Learning and Evaluation

The evaluation scripts are src/mweval.py (for segmentation only) and src/ssteval.py (for supersense labels only).

MWE+supersense model: The default model (sst.model) was trained with the hyperparameter settings: --cutoff 5 --iters 4 (these were tuned by cross-validation on the training data). See (Schneider et al., NAACL-HLT 2015) for details, and REPLICATE.md for detailed instructions on replicating the main results from that paper.

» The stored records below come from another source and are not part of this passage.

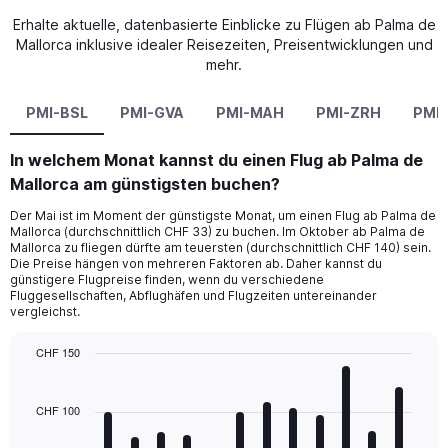
Erhalte aktuelle, datenbasierte Einblicke zu Flügen ab Palma de
Mallorca inklusive idealer Reisezeiten, Preisentwicklungen und
mehr.
PMI-BSL
PMI-GVA
PMI-MAH
PMI-ZRH
PMI
In welchem Monat kannst du einen Flug ab Palma de
Mallorca am günstigsten buchen?
Der Mai ist im Moment der günstigste Monat, um einen Flug ab Palma de
Mallorca (durchschnittlich CHF 33) zu buchen. Im Oktober ab Palma de
Mallorca zu fliegen dürfte am teuersten (durchschnittlich CHF 140) sein.
Die Preise hängen von mehreren Faktoren ab. Daher kannst du
günstigere Flugpreise finden, wenn du verschiedene
Fluggesellschaften, Abflughäfen und Flugzeiten untereinander
vergleichst.
CHF 150
Bar
Chart
graphic.
chart
with
CHF 100
12
bars.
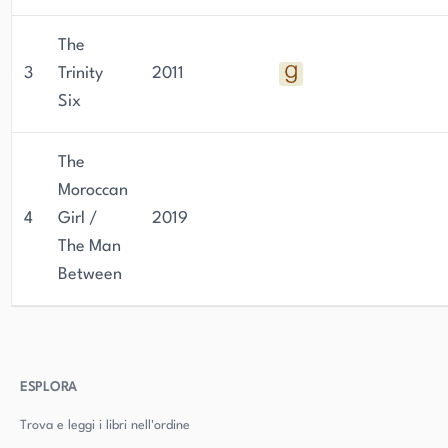
The
3
Trinity
2011
Six
The
Moroccan
4
Girl /
2019
The Man
Between
ESPLORA
Trova e leggi i libri nell'ordine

MWE-only model: The script train_test_mwe.sh executes the full pipeline of corpus preprocessing, POS tagging, training, test set prediction, and evaluation that constitutes the best experimental setting with automatic POS tags in (Schneider et al., TACL 2014). To replicate it, you will need the CMWE 1.0 corpus as well as the ARK TweetNLP POS Tagger and ewtb_pos.model. You will have to edit the ark variable in train_test_mwe.sh to point to the POS tagger directory.

Contributing

Development of this software is tracked on GitHub. To contribute, open an issue or submit a pull request. See DEVELOPER for a note about the pyutil subdirectory.

History

  • 2.0: 2015-03-29. Added noun and verb supersense tagging (AMALGrAM).
  • 1.0: 2014-04-20. Multiword expression tagger (AMALGr).

This software was developed by Nathan Schneider.

The codebase originated as a Python port of Michael Heilman's Java supersense tagger for English, which was a reimplementation of the system described in Ciaramita and Altun (EMNLP 2006).